• _What is being asked_
In the records below, take the line containing "kerstin.zech@kfd.de (1026, 975)" and reproduce it and every subsequent line exactly, adding nothing.

::::

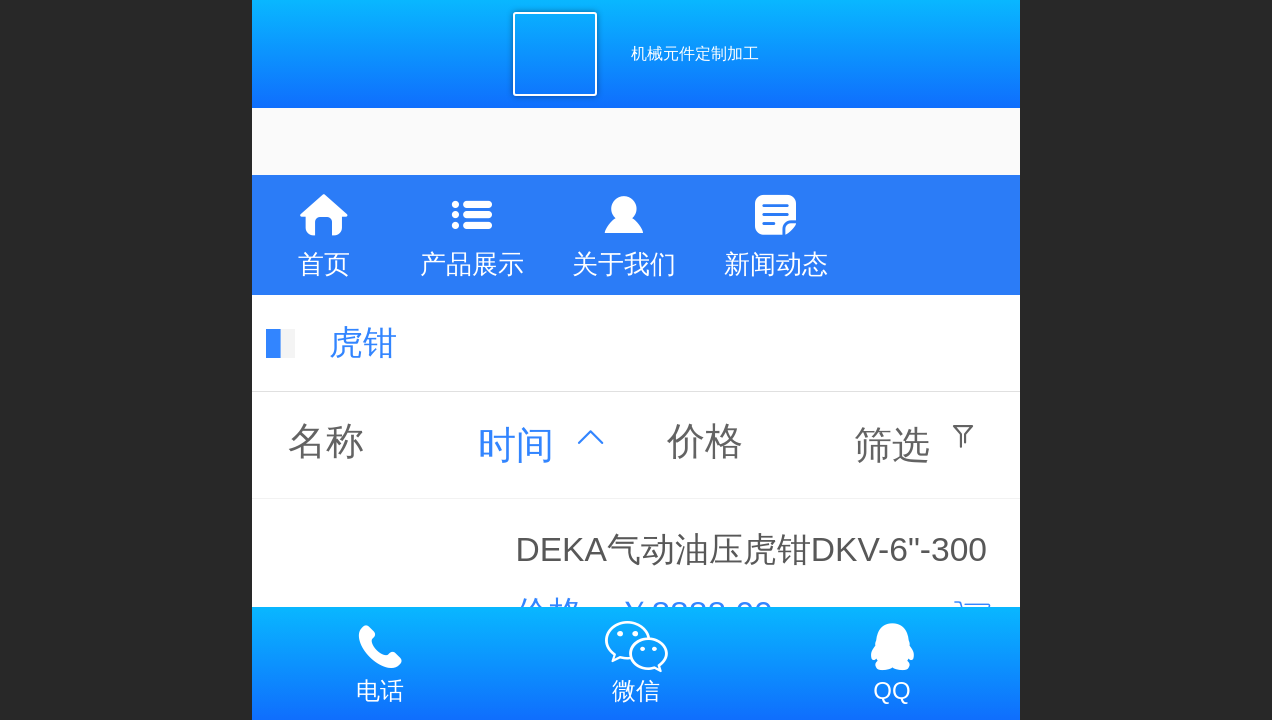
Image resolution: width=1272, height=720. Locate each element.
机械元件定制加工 (695, 53)
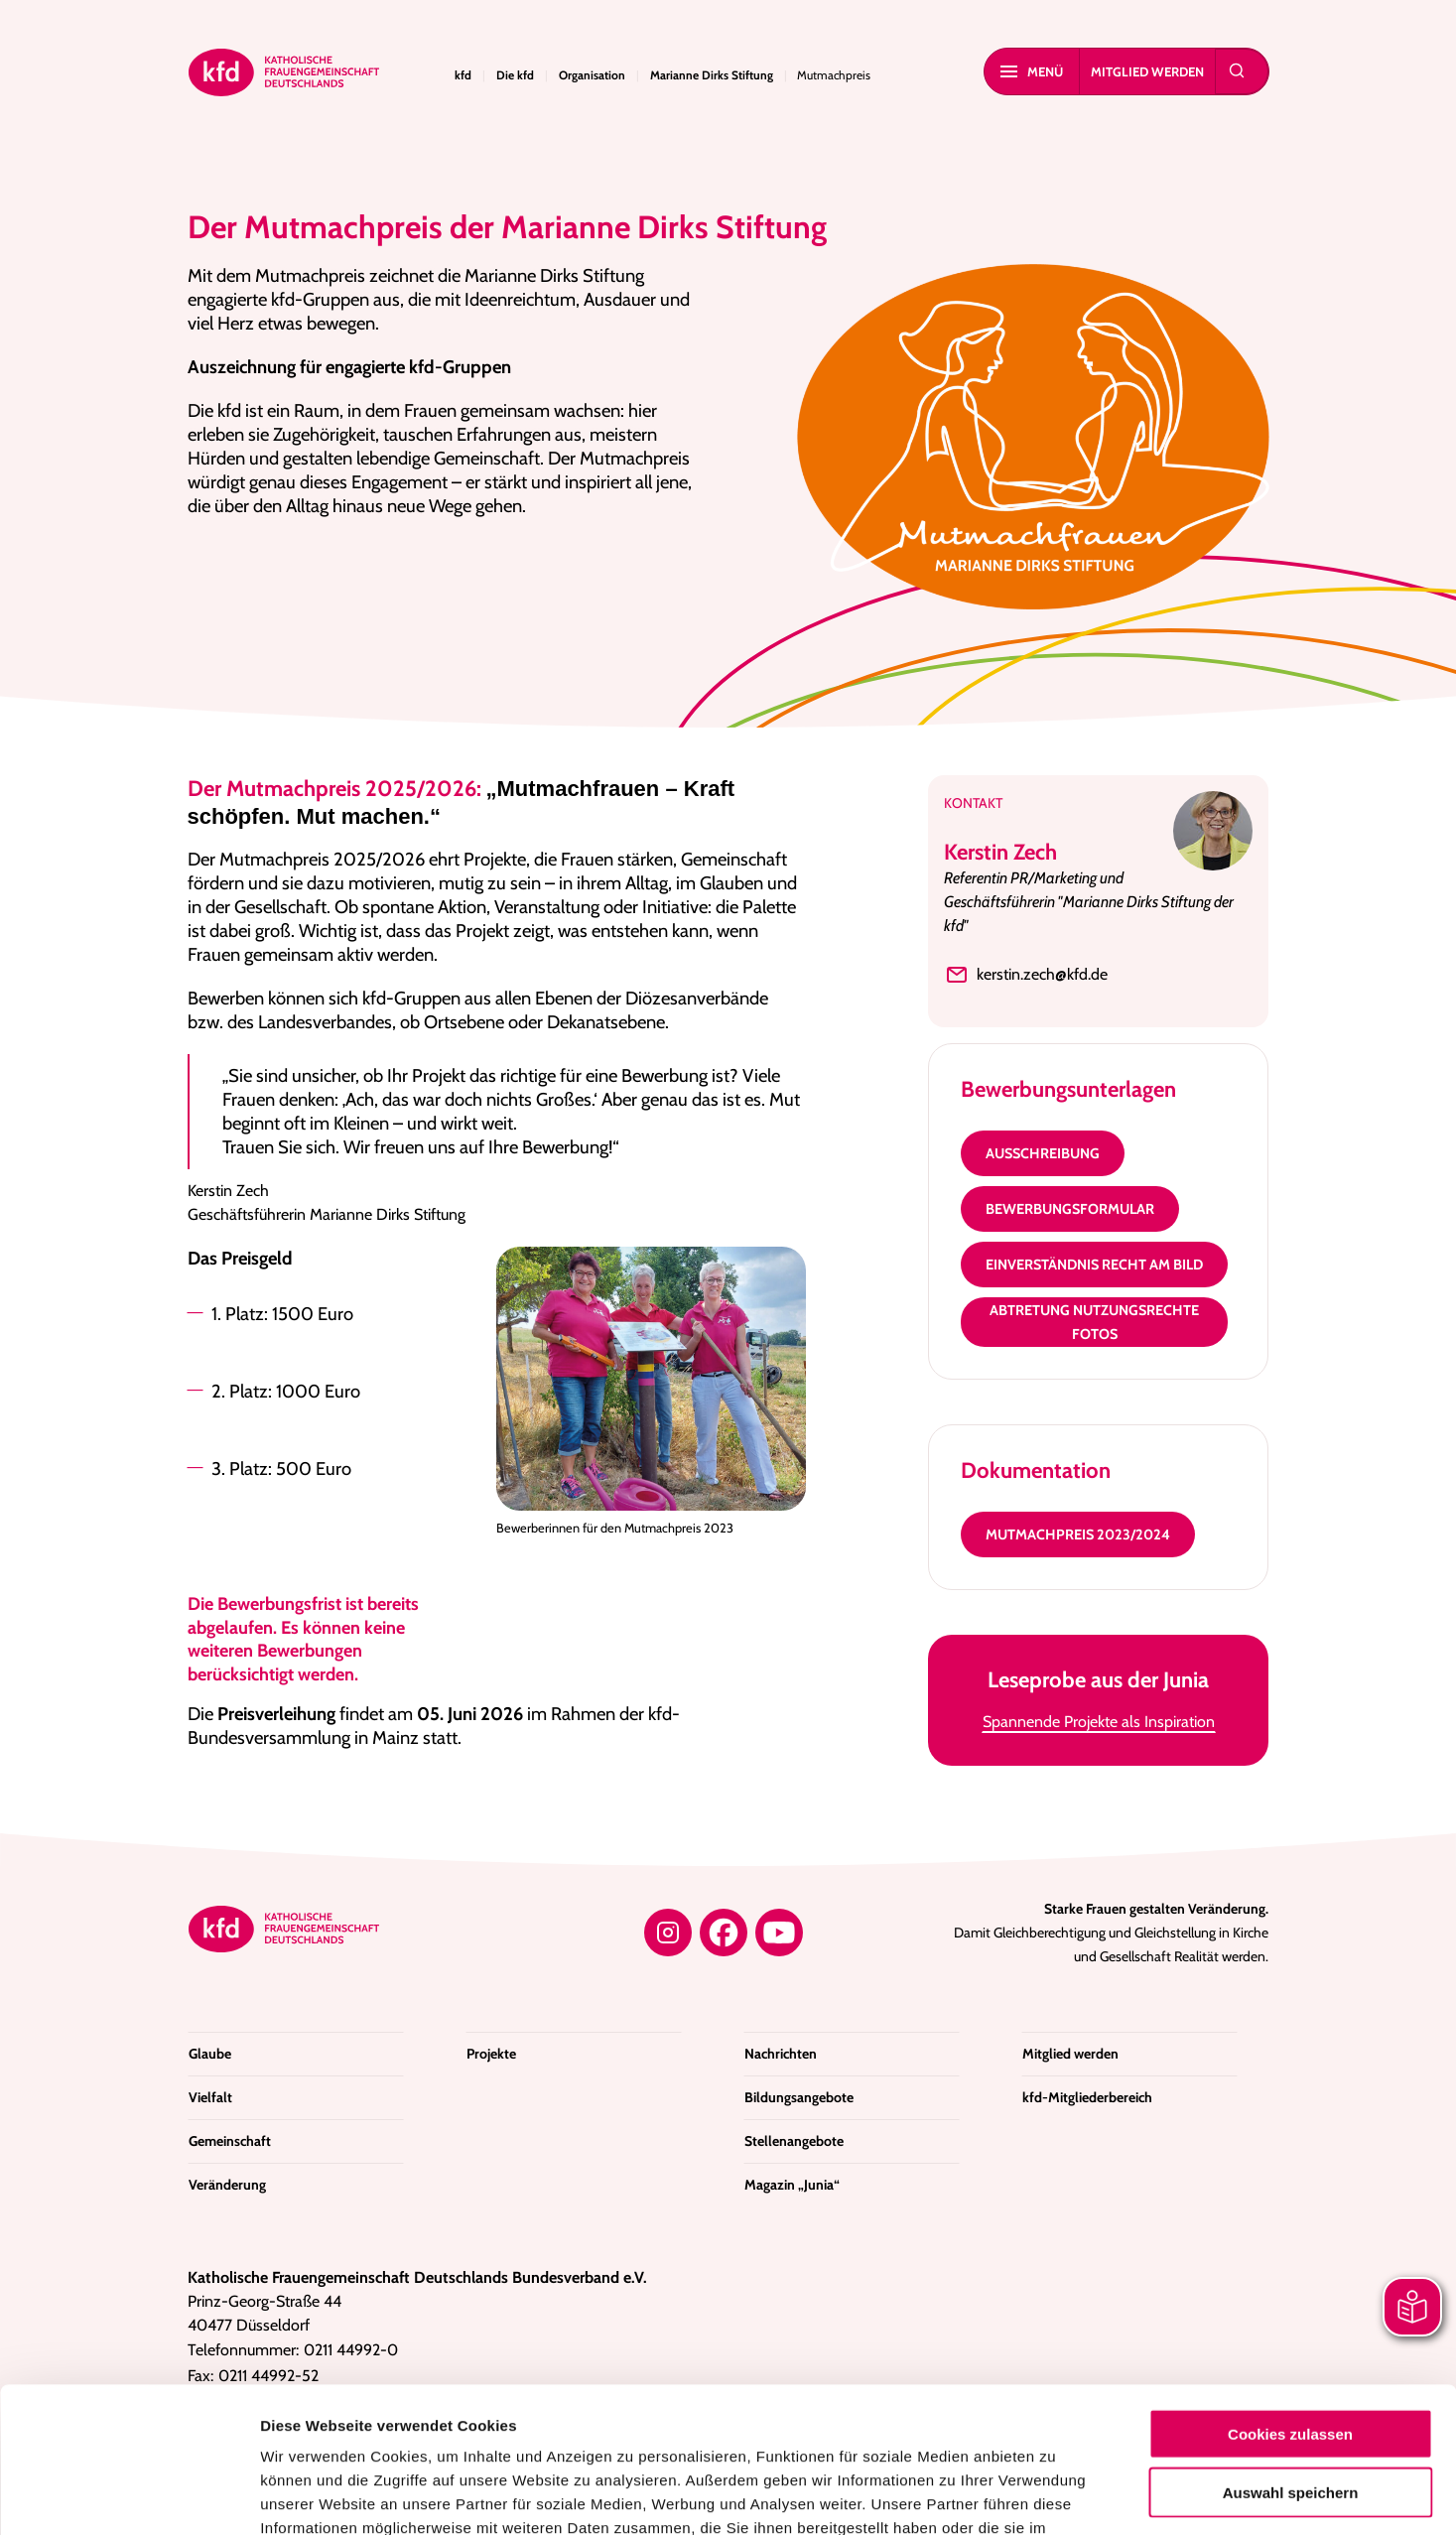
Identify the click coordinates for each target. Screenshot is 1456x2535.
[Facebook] (723, 1932)
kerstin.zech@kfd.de (1026, 975)
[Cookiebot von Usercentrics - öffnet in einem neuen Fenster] (128, 2496)
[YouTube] (779, 1932)
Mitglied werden (1147, 71)
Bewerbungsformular (1070, 1209)
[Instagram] (668, 1932)
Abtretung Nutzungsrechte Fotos (1094, 1322)
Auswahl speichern (1291, 2355)
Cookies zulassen (1290, 2297)
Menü (1031, 71)
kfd (463, 74)
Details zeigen (1056, 2495)
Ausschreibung (1043, 1153)
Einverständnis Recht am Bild (1094, 1264)
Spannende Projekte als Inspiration (1099, 1721)
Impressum (872, 2415)
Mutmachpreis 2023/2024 (1078, 1534)
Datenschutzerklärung (730, 2415)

::::

• _Output for this task_
kerstin.zech@kfd.de (1026, 975)
[Cookiebot von Usercentrics - öffnet in einem neuen Fenster] (128, 2496)
[YouTube] (779, 1932)
Mitglied werden (1147, 71)
Bewerbungsformular (1070, 1209)
[Instagram] (668, 1932)
Abtretung Nutzungsrechte Fotos (1094, 1322)
Auswahl speichern (1291, 2355)
Cookies zulassen (1290, 2297)
Menü (1031, 71)
kfd (463, 74)
Details zeigen (1056, 2495)
Ausschreibung (1043, 1153)
Einverständnis Recht am Bild (1094, 1264)
Spannende Projekte als Inspiration (1099, 1721)
Impressum (872, 2415)
Mutmachpreis 2023/2024 (1078, 1534)
Datenschutzerklärung (730, 2415)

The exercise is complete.